Set down each entry exactly as it stands, without altering a single character.

_PROVIDED INFORMATION:_
________________________________________
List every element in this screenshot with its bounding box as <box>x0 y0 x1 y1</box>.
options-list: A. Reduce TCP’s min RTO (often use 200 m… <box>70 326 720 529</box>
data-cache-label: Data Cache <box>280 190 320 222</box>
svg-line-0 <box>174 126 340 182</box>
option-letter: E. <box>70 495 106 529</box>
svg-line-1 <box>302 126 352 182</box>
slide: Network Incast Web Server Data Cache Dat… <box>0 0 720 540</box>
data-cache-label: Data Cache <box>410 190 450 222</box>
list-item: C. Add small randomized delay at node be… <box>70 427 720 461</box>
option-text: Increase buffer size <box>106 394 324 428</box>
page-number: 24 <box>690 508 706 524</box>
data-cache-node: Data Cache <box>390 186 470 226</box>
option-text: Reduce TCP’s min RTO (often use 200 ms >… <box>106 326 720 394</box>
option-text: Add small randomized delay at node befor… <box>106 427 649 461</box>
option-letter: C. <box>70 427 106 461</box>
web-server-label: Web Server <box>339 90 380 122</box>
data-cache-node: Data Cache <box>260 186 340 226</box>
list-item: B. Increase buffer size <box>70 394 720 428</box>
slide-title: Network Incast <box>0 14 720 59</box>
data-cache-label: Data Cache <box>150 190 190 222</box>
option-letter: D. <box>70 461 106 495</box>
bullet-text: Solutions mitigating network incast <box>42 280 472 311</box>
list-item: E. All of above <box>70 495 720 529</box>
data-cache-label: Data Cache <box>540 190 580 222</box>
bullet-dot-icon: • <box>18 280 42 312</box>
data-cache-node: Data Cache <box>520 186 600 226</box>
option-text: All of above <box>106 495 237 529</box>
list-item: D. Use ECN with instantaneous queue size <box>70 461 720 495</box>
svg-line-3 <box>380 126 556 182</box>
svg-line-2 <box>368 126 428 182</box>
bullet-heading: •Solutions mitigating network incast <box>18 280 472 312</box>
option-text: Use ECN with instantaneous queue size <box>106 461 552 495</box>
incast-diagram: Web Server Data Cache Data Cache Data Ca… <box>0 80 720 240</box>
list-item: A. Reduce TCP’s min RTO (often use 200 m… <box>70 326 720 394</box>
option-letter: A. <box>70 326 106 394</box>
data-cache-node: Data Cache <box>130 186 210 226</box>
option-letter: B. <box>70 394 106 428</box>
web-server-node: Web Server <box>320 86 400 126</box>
________________________________________
_ANSWER TO THE PROBLEM:_
List every element in this screenshot with its bounding box as <box>x0 y0 x1 y1</box>.
options-list: A. Reduce TCP’s min RTO (often use 200 m… <box>70 326 720 529</box>
data-cache-label: Data Cache <box>280 190 320 222</box>
svg-line-0 <box>174 126 340 182</box>
option-letter: E. <box>70 495 106 529</box>
svg-line-1 <box>302 126 352 182</box>
slide: Network Incast Web Server Data Cache Dat… <box>0 0 720 540</box>
data-cache-label: Data Cache <box>410 190 450 222</box>
list-item: C. Add small randomized delay at node be… <box>70 427 720 461</box>
option-text: Increase buffer size <box>106 394 324 428</box>
page-number: 24 <box>690 508 706 524</box>
data-cache-node: Data Cache <box>390 186 470 226</box>
option-text: Reduce TCP’s min RTO (often use 200 ms >… <box>106 326 720 394</box>
option-text: Add small randomized delay at node befor… <box>106 427 649 461</box>
option-letter: C. <box>70 427 106 461</box>
web-server-label: Web Server <box>339 90 380 122</box>
data-cache-node: Data Cache <box>260 186 340 226</box>
list-item: B. Increase buffer size <box>70 394 720 428</box>
slide-title: Network Incast <box>0 14 720 59</box>
data-cache-label: Data Cache <box>150 190 190 222</box>
option-letter: D. <box>70 461 106 495</box>
bullet-text: Solutions mitigating network incast <box>42 280 472 311</box>
list-item: E. All of above <box>70 495 720 529</box>
data-cache-label: Data Cache <box>540 190 580 222</box>
bullet-dot-icon: • <box>18 280 42 312</box>
data-cache-node: Data Cache <box>520 186 600 226</box>
option-text: All of above <box>106 495 237 529</box>
list-item: D. Use ECN with instantaneous queue size <box>70 461 720 495</box>
svg-line-3 <box>380 126 556 182</box>
svg-line-2 <box>368 126 428 182</box>
bullet-heading: •Solutions mitigating network incast <box>18 280 472 312</box>
option-text: Use ECN with instantaneous queue size <box>106 461 552 495</box>
incast-diagram: Web Server Data Cache Data Cache Data Ca… <box>0 80 720 240</box>
list-item: A. Reduce TCP’s min RTO (often use 200 m… <box>70 326 720 394</box>
option-letter: A. <box>70 326 106 394</box>
data-cache-node: Data Cache <box>130 186 210 226</box>
option-letter: B. <box>70 394 106 428</box>
web-server-node: Web Server <box>320 86 400 126</box>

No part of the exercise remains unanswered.